Exercise details: Using the material below, return exactly the lines between the one holding "træffer en beslutning." and the one holding "bliver udført korrekt og rettidigt, kan du", inclusive, and no others.

Record set:
++++++++++++++++++++
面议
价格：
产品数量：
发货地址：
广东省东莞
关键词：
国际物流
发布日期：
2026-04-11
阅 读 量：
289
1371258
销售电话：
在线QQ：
++++++++++++++++++++
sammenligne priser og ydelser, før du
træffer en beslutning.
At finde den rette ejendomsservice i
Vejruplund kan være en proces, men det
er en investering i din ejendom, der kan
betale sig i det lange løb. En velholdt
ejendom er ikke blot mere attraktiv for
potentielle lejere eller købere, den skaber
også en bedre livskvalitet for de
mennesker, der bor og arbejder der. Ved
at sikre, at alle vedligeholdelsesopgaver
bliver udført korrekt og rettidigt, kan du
++++++++++++++++++++
Answer for this exercise:
træffer en beslutning.
At finde den rette ejendomsservice i
Vejruplund kan være en proces, men det
er en investering i din ejendom, der kan
betale sig i det lange løb. En velholdt
ejendom er ikke blot mere attraktiv for
potentielle lejere eller købere, den skaber
også en bedre livskvalitet for de
mennesker, der bor og arbejder der. Ved
at sikre, at alle vedligeholdelsesopgaver
bliver udført korrekt og rettidigt, kan du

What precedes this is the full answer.